Start a newsletter at your school to help bring visibility to the things that are working already in your own community.

The point of the newsletter is not primarily to keep parents up to date on news and trends related to digital wellness and media harms, although that can be a secondary piece.
We’re not trying to be Common Sense Media or After Babel. (Which is great, though, by the way.)
The newsletter is hyper-local. It features stories from people like the Computers teacher at the school, your friends, the mom you see at carpool, your pastor, etc. People you know.
Example newsletter topics:
- Interview your Computers teacher about how he/she teaches media balance and digital safety
- Interview your pastor and ask what types of conversations parents should be having with their kids now, given increasingly high rates of accidental exposure to online pornography in childhood
- Interview your friend about how and why she uses a phone basket when friends come over to her house (bonus: do a phone basket giveaway!)
- Interview a parent who has tried more than one type of smartphone alternative device.

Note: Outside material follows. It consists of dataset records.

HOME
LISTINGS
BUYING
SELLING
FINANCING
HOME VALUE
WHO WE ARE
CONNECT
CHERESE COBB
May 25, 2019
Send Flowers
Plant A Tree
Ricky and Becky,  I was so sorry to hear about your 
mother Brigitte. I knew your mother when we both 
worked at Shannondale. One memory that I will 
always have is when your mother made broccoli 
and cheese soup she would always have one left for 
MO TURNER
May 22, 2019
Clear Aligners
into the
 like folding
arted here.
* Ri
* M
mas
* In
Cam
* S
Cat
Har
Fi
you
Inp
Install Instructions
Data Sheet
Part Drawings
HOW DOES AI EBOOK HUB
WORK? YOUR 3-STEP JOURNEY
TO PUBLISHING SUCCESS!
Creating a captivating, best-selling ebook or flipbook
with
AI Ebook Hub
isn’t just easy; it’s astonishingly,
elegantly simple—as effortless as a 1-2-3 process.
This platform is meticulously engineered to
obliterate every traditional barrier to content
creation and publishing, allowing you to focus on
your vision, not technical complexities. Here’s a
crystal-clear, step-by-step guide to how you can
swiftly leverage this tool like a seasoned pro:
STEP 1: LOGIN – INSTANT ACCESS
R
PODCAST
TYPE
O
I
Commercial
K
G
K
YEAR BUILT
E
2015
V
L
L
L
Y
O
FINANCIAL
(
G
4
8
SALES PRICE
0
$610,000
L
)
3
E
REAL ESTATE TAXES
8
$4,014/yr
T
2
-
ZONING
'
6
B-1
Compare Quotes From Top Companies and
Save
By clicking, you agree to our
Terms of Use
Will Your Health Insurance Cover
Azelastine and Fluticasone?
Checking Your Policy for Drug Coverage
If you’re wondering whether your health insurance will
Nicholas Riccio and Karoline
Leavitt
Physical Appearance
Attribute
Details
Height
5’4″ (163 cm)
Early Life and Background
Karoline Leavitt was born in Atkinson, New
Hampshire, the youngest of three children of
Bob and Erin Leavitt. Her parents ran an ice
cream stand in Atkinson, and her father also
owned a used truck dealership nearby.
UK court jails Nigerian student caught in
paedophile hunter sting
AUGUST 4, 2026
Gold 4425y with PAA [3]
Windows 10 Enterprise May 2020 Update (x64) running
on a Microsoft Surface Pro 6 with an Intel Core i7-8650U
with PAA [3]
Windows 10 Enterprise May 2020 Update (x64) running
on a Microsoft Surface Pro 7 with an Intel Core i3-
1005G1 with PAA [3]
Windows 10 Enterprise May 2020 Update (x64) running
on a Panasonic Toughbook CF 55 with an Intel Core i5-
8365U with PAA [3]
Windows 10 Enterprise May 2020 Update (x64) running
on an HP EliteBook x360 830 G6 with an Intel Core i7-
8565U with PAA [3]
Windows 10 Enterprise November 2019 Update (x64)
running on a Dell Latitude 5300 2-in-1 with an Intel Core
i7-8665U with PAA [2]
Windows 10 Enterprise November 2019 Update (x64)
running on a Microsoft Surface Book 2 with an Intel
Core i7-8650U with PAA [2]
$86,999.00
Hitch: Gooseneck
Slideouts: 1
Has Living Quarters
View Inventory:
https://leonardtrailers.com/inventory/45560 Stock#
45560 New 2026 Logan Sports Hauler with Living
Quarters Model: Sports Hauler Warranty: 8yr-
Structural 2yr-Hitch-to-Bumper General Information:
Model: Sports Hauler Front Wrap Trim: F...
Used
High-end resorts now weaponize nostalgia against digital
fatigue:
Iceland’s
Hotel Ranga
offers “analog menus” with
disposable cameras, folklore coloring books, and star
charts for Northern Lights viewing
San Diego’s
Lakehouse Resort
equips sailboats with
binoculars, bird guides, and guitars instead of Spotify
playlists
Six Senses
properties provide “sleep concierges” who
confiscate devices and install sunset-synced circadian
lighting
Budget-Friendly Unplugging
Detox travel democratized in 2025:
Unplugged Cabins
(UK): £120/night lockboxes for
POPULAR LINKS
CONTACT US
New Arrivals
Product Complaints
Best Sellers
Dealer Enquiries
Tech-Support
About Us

What did they learn?
- Interview a parent who was more permissive with older kids around device/media use but changed his/her approach to adopt stricter rules for younger kids as they reach the same age. What motivated the change in approach? How did they talk to their kids about it?

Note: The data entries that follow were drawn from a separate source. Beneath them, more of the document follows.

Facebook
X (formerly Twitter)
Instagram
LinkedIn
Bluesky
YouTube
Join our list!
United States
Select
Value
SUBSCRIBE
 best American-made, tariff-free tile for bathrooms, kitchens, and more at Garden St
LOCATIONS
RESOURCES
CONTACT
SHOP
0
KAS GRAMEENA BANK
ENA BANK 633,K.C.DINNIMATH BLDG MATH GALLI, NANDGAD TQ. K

Along with these interviews, you can also link to some relevant, newsworthy articles or videos, yes. Also be sure to publicize any SCPN-related speakers or events people should know about.
But the purpose of the newsletter is to showcase what is working in your community right now, and what people in your community have learned from experience.

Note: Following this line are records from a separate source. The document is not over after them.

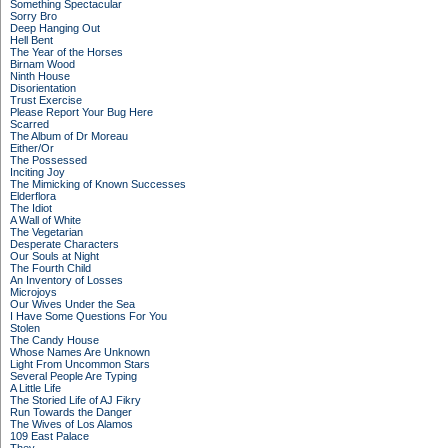
Something Spectacular
Sorry Bro
Deep Hanging Out
Hell Bent
The Year of the Horses
Birnam Wood
Ninth House
Disorientation
Trust Exercise
Please Report Your Bug Here
Scarred
The Album of Dr Moreau
Either/Or
The Possessed
Inciting Joy
The Mimicking of Known Successes
Elderflora
The Idiot
A Wall of White
The Vegetarian
Desperate Characters
Our Souls at Night
The Fourth Child
An Inventory of Losses
Microjoys
Our Wives Under the Sea
I Have Some Questions For You
Stolen
The Candy House
Whose Names Are Unknown
Light From Uncommon Stars
Several People Are Typing
A Little Life
The Storied Life of AJ Fikry
Run Towards the Danger
The Wives of Los Alamos
109 East Palace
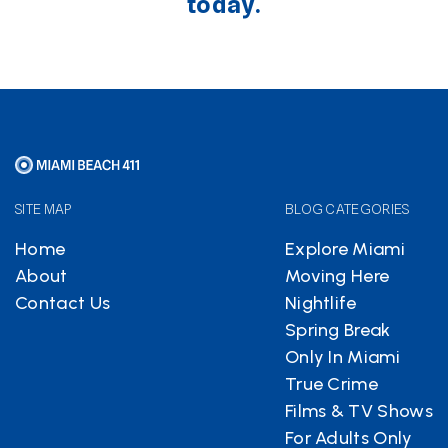
today.
SITE MAP
BLOG CATEGORIES
Home
Explore Miami
About
Moving Here
Contact Us
Nightlife
Spring Break
Only In Miami
True Crime
Films & TV Shows
For Adults Only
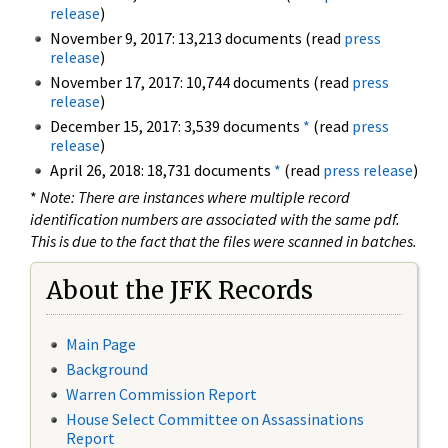
release
)
November 9, 2017: 13,213 documents (read
press
release
)
November 17, 2017: 10,744 documents (read
press
release
)
December 15, 2017: 3,539 documents
*
(read
press
release
)
April 26, 2018: 18,731 documents
*
(read
press release
)
*
Note: There are instances where multiple record
identification numbers are associated with the same pdf.
This is due to the fact that the files were scanned in batches.
About the JFK Records
Main Page
Background
Warren Commission Report
House Select Committee on Assassinations
Report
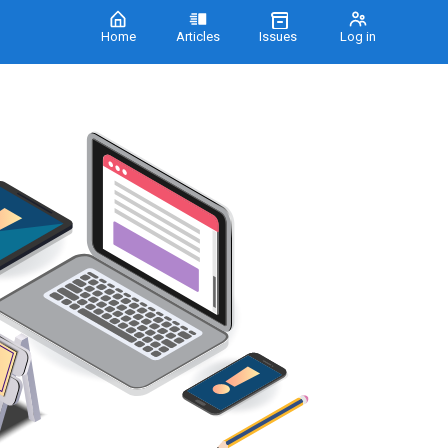
Home
Articles
Issues
Log in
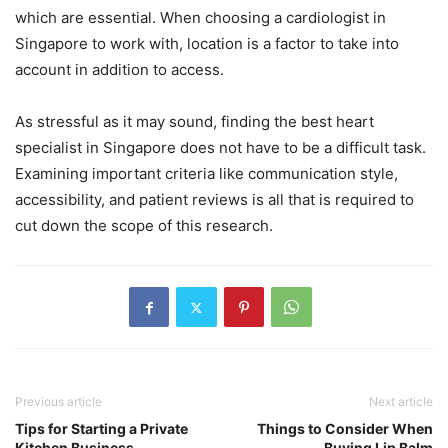
which are essential. When choosing a cardiologist in
Singapore to work with, location is a factor to take into
account in addition to access.
As stressful as it may sound, finding the best heart
specialist in Singapore does not have to be a difficult task.
Examining important criteria like communication style,
accessibility, and patient reviews is all that is required to
cut down the scope of this research.
Previous article
Next article
Tips for Starting a Private
Things to Consider When
Kitchen Business
Buying Lip Balm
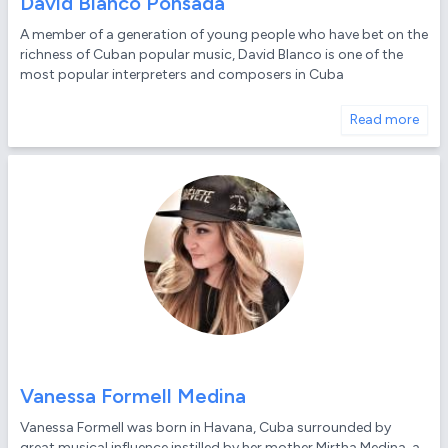
David Blanco Ponsada
A member of a generation of young people who have bet on the
richness of Cuban popular music, David Blanco is one of the
most popular interpreters and composers in Cuba
Read more
Vanessa Formell Medina
Vanessa Formell was born in Havana, Cuba surrounded by
great musical influence instilled by her mother Mirtha Medina, a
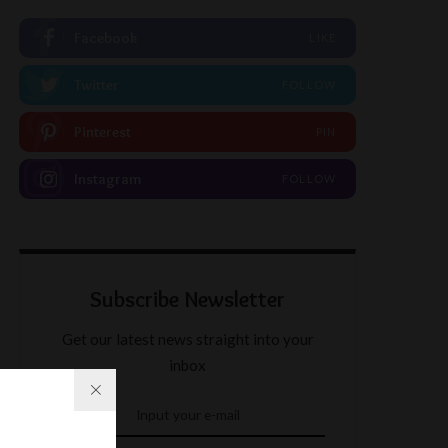
Facebook
LIKE
Twitter
FOLLOW
Pinterest
PIN
Instagram
FOLLOW
Subscribe Newsletter
Get our latest news straight into your
inbox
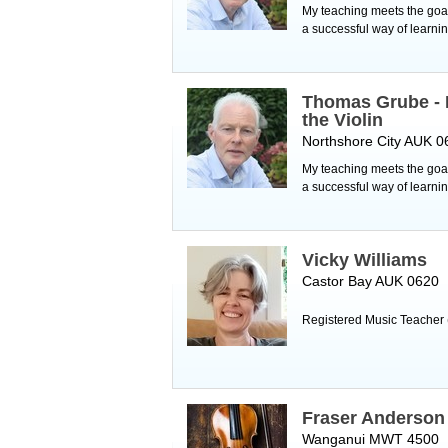
My teaching meets the goals
a successful way of learnin
Thomas Grube - 
the Violin
Northshore City AUK 0
My teaching meets the goals
a successful way of learnin
Vicky Williams
Castor Bay AUK 0620
Registered Music Teacher 
Fraser Anderson
Wanganui MWT 4500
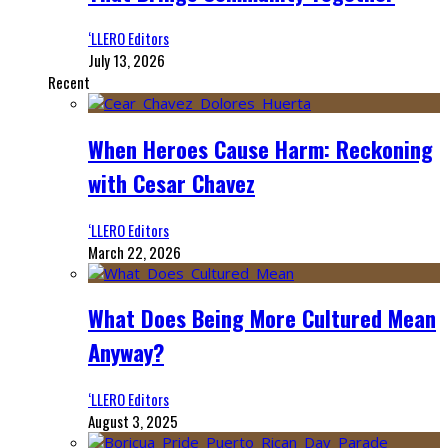
‘LLERO Editors
July 13, 2026
Recent
When Heroes Cause Harm: Reckoning
with Cesar Chavez
‘LLERO Editors
March 22, 2026
What Does Being More Cultured Mean
Anyway?
‘LLERO Editors
August 3, 2025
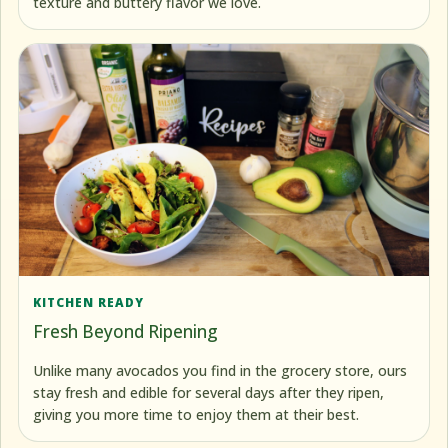
texture and buttery flavor we love.
KITCHEN READY
Fresh Beyond Ripening
Unlike many avocados you find in the grocery store, ours
stay fresh and edible for several days after they ripen,
giving you more time to enjoy them at their best.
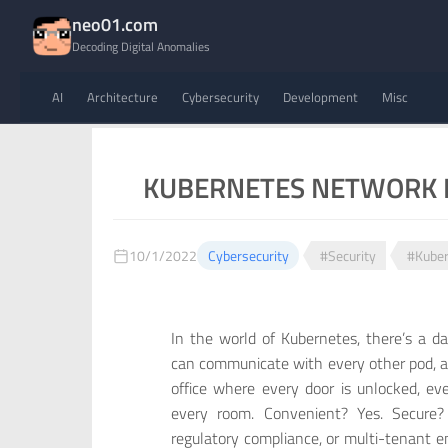
neo01.com
Decoding Digital Anomalies
AI
Architecture
Cybersecurity
Development
Misc
KUBERNETES NETWORK P
10/1/2022
Cybersecurity
#Security
#Kuber
In the world of Kubernetes, there’s a d
can communicate with every other pod, acr
office where every door is unlocked, ev
every room. Convenient? Yes. Secure? 
regulatory compliance, or multi-tenant e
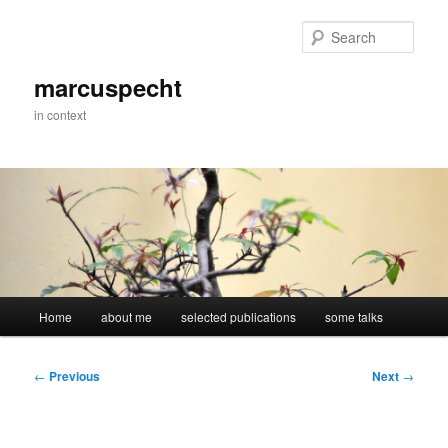
Skip
to
Sear
primary
content
marcuspecht
in context
Main
Home
about me
selected publications
some talks
menu
Post
←
Previous
Next
→
navigation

Why should the newsletter have this local focus?
It has to do with changing our perception of what is normal in our community. Kids often tell us, “I’m the only one in my grade without a phone,” when in reality, they may have just noticed a few classmates with phones and assumed that’s the norm. Phones are visible—what’s not visible are the kids without them. The same goes for social media: kids notice who is online, but they can’t see who isn’t. This leads to a skewed sense of what’s typical.
A hyper-local newsletter helps correct those false perceptions by spotlighting real families in your school community who are making thoughtful, pro-social choices—like using phone baskets at playdates or delaying social media.
By making these quiet choices visible, you help shift the culture. People begin to see that they’re not alone.